REQUIRED ACTION — Every line from the start of the records below to the line containing "question we get all" should be retyped exactly, that line included, and no others.

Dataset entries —
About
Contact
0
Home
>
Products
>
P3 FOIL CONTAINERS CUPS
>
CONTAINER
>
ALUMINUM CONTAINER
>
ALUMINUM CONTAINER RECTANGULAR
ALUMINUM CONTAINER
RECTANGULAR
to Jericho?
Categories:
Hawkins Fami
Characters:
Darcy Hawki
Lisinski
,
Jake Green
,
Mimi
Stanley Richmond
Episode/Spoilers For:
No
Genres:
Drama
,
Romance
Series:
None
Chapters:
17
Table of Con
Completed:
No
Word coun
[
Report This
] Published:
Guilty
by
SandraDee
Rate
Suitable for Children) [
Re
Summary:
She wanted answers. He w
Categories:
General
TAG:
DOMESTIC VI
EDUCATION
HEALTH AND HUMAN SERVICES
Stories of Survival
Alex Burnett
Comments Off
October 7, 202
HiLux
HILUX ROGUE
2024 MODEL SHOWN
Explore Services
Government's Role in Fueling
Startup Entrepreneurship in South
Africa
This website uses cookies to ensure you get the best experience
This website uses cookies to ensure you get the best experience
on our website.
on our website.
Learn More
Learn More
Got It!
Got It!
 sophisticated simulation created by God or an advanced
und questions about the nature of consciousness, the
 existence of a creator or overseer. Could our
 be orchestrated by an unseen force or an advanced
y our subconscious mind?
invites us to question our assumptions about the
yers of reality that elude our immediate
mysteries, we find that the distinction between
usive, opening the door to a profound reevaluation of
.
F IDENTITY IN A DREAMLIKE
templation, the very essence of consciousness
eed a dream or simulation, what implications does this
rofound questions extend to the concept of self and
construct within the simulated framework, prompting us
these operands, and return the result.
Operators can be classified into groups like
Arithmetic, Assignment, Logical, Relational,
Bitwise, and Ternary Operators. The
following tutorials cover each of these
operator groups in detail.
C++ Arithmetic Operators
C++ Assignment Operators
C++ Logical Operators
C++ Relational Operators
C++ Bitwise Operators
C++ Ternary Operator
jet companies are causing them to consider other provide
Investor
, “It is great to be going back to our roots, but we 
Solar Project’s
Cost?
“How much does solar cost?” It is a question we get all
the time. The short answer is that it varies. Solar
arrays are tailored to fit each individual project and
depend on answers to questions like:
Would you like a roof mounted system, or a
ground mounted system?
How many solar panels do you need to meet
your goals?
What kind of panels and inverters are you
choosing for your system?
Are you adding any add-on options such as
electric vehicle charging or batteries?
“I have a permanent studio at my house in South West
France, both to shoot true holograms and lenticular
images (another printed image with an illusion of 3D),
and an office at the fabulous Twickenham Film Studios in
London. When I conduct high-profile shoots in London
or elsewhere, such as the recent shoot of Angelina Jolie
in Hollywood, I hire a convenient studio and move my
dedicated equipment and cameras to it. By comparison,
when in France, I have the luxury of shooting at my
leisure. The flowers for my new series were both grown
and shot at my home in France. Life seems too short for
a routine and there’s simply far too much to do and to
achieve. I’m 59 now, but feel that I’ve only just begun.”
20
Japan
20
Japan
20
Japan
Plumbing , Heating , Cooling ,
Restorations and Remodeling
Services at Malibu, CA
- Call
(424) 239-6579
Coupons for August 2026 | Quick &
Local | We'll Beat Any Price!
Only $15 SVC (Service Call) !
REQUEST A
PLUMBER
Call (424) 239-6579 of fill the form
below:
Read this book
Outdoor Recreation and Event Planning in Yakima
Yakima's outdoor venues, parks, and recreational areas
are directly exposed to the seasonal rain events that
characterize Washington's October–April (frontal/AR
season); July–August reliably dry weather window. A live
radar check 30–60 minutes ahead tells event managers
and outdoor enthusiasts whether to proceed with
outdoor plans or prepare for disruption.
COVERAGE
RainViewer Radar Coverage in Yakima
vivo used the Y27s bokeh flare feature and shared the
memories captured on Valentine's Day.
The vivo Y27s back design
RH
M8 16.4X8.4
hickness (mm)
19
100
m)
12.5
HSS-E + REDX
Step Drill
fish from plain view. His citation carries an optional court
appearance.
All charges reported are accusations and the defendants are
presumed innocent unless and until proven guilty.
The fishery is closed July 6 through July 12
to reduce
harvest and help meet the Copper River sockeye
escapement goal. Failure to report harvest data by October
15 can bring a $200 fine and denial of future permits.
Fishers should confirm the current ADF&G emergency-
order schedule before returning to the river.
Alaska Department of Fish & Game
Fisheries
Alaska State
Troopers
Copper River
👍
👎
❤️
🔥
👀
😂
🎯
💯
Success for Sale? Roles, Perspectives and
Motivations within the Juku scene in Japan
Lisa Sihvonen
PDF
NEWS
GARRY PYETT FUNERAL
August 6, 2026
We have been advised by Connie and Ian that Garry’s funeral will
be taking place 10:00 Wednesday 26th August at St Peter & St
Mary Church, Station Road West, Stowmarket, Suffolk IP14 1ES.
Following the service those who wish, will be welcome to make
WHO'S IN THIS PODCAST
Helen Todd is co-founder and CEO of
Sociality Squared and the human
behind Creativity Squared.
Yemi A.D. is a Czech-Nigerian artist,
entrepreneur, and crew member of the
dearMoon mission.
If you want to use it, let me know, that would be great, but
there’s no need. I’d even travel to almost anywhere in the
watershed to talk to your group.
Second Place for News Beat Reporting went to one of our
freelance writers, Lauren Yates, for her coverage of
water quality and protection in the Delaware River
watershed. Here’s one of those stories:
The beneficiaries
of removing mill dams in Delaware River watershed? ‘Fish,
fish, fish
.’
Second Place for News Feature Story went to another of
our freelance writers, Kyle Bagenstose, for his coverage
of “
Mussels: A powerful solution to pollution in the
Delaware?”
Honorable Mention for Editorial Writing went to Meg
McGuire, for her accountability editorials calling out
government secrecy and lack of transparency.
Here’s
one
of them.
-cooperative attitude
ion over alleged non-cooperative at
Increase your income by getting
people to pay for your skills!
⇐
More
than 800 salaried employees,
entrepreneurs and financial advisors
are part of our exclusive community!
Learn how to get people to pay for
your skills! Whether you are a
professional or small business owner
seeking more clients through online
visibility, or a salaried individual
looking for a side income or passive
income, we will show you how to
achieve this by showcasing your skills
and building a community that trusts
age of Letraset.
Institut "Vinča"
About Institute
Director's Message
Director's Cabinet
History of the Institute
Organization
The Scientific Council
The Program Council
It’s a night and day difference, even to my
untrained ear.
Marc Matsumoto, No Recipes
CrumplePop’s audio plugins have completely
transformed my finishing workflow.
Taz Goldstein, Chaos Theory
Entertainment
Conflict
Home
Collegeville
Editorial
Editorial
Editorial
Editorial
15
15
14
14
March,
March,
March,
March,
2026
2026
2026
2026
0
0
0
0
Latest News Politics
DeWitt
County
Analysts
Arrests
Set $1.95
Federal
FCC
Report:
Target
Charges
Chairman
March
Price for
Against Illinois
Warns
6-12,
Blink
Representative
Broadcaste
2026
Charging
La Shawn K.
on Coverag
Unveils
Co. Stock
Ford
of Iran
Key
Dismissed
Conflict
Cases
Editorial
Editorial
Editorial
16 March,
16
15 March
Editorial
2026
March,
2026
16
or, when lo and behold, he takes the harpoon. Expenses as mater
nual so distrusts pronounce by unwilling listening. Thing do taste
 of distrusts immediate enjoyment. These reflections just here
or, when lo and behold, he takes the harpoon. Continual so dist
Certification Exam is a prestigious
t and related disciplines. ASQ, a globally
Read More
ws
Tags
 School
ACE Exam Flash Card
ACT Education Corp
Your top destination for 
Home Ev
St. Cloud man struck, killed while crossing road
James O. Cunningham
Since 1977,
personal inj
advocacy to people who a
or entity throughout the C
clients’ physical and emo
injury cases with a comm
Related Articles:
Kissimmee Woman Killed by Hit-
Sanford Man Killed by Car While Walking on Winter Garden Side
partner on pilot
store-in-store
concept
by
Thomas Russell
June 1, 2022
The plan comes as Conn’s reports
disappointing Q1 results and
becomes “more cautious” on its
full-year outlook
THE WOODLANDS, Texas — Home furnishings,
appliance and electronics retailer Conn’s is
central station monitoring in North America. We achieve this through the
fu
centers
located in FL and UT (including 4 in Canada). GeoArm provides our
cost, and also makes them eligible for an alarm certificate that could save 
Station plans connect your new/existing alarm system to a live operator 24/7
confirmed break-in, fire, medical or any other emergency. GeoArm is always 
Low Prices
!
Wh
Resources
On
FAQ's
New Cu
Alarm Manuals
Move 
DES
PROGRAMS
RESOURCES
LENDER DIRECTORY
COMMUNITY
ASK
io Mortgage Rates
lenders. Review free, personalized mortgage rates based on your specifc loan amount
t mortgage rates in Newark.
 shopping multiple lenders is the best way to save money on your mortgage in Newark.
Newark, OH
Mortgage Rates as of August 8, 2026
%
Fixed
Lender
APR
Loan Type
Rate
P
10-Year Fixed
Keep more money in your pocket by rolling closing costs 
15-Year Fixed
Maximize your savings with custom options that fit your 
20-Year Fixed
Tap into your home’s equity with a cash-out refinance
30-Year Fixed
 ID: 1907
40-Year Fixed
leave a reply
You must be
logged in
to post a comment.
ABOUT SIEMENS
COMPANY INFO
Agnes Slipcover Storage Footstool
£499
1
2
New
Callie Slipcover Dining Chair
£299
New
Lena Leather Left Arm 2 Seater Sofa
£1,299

ANSWER BELOW —
About
Contact
0
Home
>
Products
>
P3 FOIL CONTAINERS CUPS
>
CONTAINER
>
ALUMINUM CONTAINER
>
ALUMINUM CONTAINER RECTANGULAR
ALUMINUM CONTAINER
RECTANGULAR
to Jericho?
Categories:
Hawkins Fami
Characters:
Darcy Hawki
Lisinski
,
Jake Green
,
Mimi
Stanley Richmond
Episode/Spoilers For:
No
Genres:
Drama
,
Romance
Series:
None
Chapters:
17
Table of Con
Completed:
No
Word coun
[
Report This
] Published:
Guilty
by
SandraDee
Rate
Suitable for Children) [
Re
Summary:
She wanted answers. He w
Categories:
General
TAG:
DOMESTIC VI
EDUCATION
HEALTH AND HUMAN SERVICES
Stories of Survival
Alex Burnett
Comments Off
October 7, 202
HiLux
HILUX ROGUE
2024 MODEL SHOWN
Explore Services
Government's Role in Fueling
Startup Entrepreneurship in South
Africa
This website uses cookies to ensure you get the best experience
This website uses cookies to ensure you get the best experience
on our website.
on our website.
Learn More
Learn More
Got It!
Got It!
 sophisticated simulation created by God or an advanced
und questions about the nature of consciousness, the
 existence of a creator or overseer. Could our
 be orchestrated by an unseen force or an advanced
y our subconscious mind?
invites us to question our assumptions about the
yers of reality that elude our immediate
mysteries, we find that the distinction between
usive, opening the door to a profound reevaluation of
.
F IDENTITY IN A DREAMLIKE
templation, the very essence of consciousness
eed a dream or simulation, what implications does this
rofound questions extend to the concept of self and
construct within the simulated framework, prompting us
these operands, and return the result.
Operators can be classified into groups like
Arithmetic, Assignment, Logical, Relational,
Bitwise, and Ternary Operators. The
following tutorials cover each of these
operator groups in detail.
C++ Arithmetic Operators
C++ Assignment Operators
C++ Logical Operators
C++ Relational Operators
C++ Bitwise Operators
C++ Ternary Operator
jet companies are causing them to consider other provide
Investor
, “It is great to be going back to our roots, but we 
Solar Project’s
Cost?
“How much does solar cost?” It is a question we get all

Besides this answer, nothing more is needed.